# OOAK Custom Rhinestone Transfer Supplier



## joseandisabel (Oct 10, 2009)

I am looking for a rhinestone transfer supplier that is quick and reliable, and also doesn't mind doing OOAK (one of a kind) designs. Does this exist? Well I know it does, because I had someone doing this for me before...

The designs I would like are all kid related. Alot of zebra/cheetah print fills, birthday stuff, disney stuff.Some adult sports stuff. I have a pretty successful Etsy shop on hold right now until I can find a new supplier since my current one has gotten extremely busy to take on OOK designs. I was paying anywhere from $2.50 for a basic name, to upwards of $9 depending on the complexity of my designs. The majority of my designs cost me around $6-$8 for complete fills various colors and around 5-6" tall by 5-6" wide. 

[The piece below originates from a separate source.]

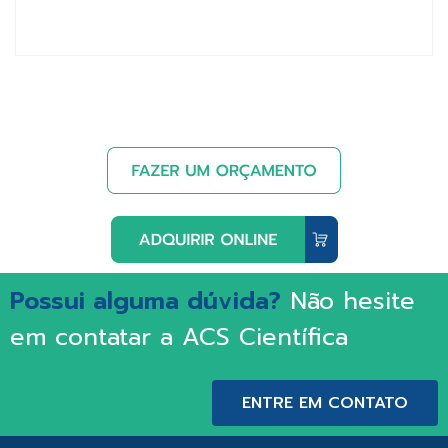
Possui alguma dúvida?
Não hesite
em contatar a ACS Científica
ENTRE EM CONTATO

I would love if this person can also incorporate vinyl into the designs, I love glitter vinyl with rhinestone outlines. 

Another option is that I cut the template myself, and would only need help with the designing part. 

If any of you can help me out please let me know.

Thanks


----------



## charles95405 (Feb 1, 2007)

you are asking a bunch from one place....but I do think Sandy Jo at Rhinestones and template material or maybe her store site at Rhinestone Templates

I used to do the items you list but I stopped doing ANYTHING intended for age 12 and under because of the mandated CPSA certifications required.


----------



## joseandisabel (Oct 10, 2009)

Thanks for your reply Charles. I will look into that.


----------



## 2STRONG (Oct 17, 2007)

I THINK what you are asking for you can find but IMO i doubt you will find anyone that can make you files for that cheap. if you do let me know lol i dont have a program yet and have to have someone make me files for one offs and hey range around $20 for the file but like i said if you find cheaper prices let me know. good luck..


----------



## ifusion (Jun 3, 2011)

Hi, I tried to send you a private message but your mailbox was full. I would like to see if I could help you with your needs. please call merry at 888-288-0958. We are on the east coast.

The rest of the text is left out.